* _TASK_:
The answer should consist of all the records, written out word for word.

=== PROVIDED INFORMATION ===

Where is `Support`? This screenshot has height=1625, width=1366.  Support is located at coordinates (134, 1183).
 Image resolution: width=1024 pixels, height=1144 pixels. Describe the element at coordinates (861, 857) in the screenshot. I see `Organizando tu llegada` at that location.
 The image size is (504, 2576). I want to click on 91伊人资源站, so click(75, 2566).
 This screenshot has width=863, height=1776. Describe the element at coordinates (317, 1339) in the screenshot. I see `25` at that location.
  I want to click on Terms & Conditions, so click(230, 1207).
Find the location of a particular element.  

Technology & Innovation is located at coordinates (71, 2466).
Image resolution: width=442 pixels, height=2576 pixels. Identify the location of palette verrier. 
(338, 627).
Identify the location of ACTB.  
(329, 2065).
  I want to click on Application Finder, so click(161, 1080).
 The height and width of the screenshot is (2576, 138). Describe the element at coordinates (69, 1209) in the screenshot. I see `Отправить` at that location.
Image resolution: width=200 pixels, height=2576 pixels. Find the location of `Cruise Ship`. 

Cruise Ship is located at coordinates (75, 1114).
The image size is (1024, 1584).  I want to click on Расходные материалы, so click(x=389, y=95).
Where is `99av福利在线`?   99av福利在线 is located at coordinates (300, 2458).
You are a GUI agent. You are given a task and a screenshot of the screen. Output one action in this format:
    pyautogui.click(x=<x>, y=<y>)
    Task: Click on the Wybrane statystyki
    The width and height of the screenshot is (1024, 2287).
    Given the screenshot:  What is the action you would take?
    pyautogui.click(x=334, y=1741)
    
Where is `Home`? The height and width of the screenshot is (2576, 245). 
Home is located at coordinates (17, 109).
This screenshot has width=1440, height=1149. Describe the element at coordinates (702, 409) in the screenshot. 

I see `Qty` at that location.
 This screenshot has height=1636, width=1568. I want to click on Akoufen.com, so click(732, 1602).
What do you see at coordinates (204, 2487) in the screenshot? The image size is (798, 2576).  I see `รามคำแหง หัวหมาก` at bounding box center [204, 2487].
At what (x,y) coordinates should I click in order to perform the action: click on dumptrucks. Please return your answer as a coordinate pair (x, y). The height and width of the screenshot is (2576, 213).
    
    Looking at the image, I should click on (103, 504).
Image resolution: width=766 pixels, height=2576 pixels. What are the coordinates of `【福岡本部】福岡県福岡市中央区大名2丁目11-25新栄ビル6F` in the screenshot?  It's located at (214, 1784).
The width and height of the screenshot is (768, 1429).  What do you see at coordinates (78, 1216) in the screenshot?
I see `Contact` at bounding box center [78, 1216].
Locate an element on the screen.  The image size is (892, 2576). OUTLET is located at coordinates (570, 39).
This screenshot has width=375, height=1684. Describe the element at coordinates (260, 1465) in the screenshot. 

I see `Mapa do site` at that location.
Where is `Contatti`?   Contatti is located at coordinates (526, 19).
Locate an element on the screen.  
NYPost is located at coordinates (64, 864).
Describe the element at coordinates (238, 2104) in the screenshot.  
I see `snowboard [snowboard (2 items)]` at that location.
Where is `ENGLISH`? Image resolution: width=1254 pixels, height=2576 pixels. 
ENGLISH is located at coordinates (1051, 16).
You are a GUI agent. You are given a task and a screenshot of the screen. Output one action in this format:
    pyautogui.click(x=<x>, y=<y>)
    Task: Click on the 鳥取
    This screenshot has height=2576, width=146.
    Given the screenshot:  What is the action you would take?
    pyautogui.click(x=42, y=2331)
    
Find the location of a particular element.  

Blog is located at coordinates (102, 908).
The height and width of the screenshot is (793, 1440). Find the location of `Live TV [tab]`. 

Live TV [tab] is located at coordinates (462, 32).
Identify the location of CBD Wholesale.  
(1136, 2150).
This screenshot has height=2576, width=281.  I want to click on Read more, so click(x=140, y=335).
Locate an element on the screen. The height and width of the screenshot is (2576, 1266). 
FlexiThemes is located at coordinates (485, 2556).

===

* _TASK OUTPUT_:
Where is `Support`? This screenshot has height=1625, width=1366.  Support is located at coordinates (134, 1183).
 Image resolution: width=1024 pixels, height=1144 pixels. Describe the element at coordinates (861, 857) in the screenshot. I see `Organizando tu llegada` at that location.
 The image size is (504, 2576). I want to click on 91伊人资源站, so click(75, 2566).
 This screenshot has width=863, height=1776. Describe the element at coordinates (317, 1339) in the screenshot. I see `25` at that location.
  I want to click on Terms & Conditions, so click(230, 1207).
Find the location of a particular element.  

Technology & Innovation is located at coordinates (71, 2466).
Image resolution: width=442 pixels, height=2576 pixels. Identify the location of palette verrier. 
(338, 627).
Identify the location of ACTB.  
(329, 2065).
  I want to click on Application Finder, so click(161, 1080).
 The height and width of the screenshot is (2576, 138). Describe the element at coordinates (69, 1209) in the screenshot. I see `Отправить` at that location.
Image resolution: width=200 pixels, height=2576 pixels. Find the location of `Cruise Ship`. 

Cruise Ship is located at coordinates (75, 1114).
The image size is (1024, 1584).  I want to click on Расходные материалы, so click(x=389, y=95).
Where is `99av福利在线`?   99av福利在线 is located at coordinates (300, 2458).
You are a GUI agent. You are given a task and a screenshot of the screen. Output one action in this format:
    pyautogui.click(x=<x>, y=<y>)
    Task: Click on the Wybrane statystyki
    The width and height of the screenshot is (1024, 2287).
    Given the screenshot:  What is the action you would take?
    pyautogui.click(x=334, y=1741)
    
Where is `Home`? The height and width of the screenshot is (2576, 245). 
Home is located at coordinates (17, 109).
This screenshot has width=1440, height=1149. Describe the element at coordinates (702, 409) in the screenshot. 

I see `Qty` at that location.
 This screenshot has height=1636, width=1568. I want to click on Akoufen.com, so click(732, 1602).
What do you see at coordinates (204, 2487) in the screenshot? The image size is (798, 2576).  I see `รามคำแหง หัวหมาก` at bounding box center [204, 2487].
At what (x,y) coordinates should I click in order to perform the action: click on dumptrucks. Please return your answer as a coordinate pair (x, y). The height and width of the screenshot is (2576, 213).
    
    Looking at the image, I should click on (103, 504).
Image resolution: width=766 pixels, height=2576 pixels. What are the coordinates of `【福岡本部】福岡県福岡市中央区大名2丁目11-25新栄ビル6F` in the screenshot?  It's located at (214, 1784).
The width and height of the screenshot is (768, 1429).  What do you see at coordinates (78, 1216) in the screenshot?
I see `Contact` at bounding box center [78, 1216].
Locate an element on the screen.  The image size is (892, 2576). OUTLET is located at coordinates (570, 39).
This screenshot has width=375, height=1684. Describe the element at coordinates (260, 1465) in the screenshot. 

I see `Mapa do site` at that location.
Where is `Contatti`?   Contatti is located at coordinates (526, 19).
Locate an element on the screen.  
NYPost is located at coordinates (64, 864).
Describe the element at coordinates (238, 2104) in the screenshot.  
I see `snowboard [snowboard (2 items)]` at that location.
Where is `ENGLISH`? Image resolution: width=1254 pixels, height=2576 pixels. 
ENGLISH is located at coordinates (1051, 16).
You are a GUI agent. You are given a task and a screenshot of the screen. Output one action in this format:
    pyautogui.click(x=<x>, y=<y>)
    Task: Click on the 鳥取
    This screenshot has height=2576, width=146.
    Given the screenshot:  What is the action you would take?
    pyautogui.click(x=42, y=2331)
    
Find the location of a particular element.  

Blog is located at coordinates (102, 908).
The height and width of the screenshot is (793, 1440). Find the location of `Live TV [tab]`. 

Live TV [tab] is located at coordinates (462, 32).
Identify the location of CBD Wholesale.  
(1136, 2150).
This screenshot has height=2576, width=281.  I want to click on Read more, so click(x=140, y=335).
Locate an element on the screen. The height and width of the screenshot is (2576, 1266). 
FlexiThemes is located at coordinates (485, 2556).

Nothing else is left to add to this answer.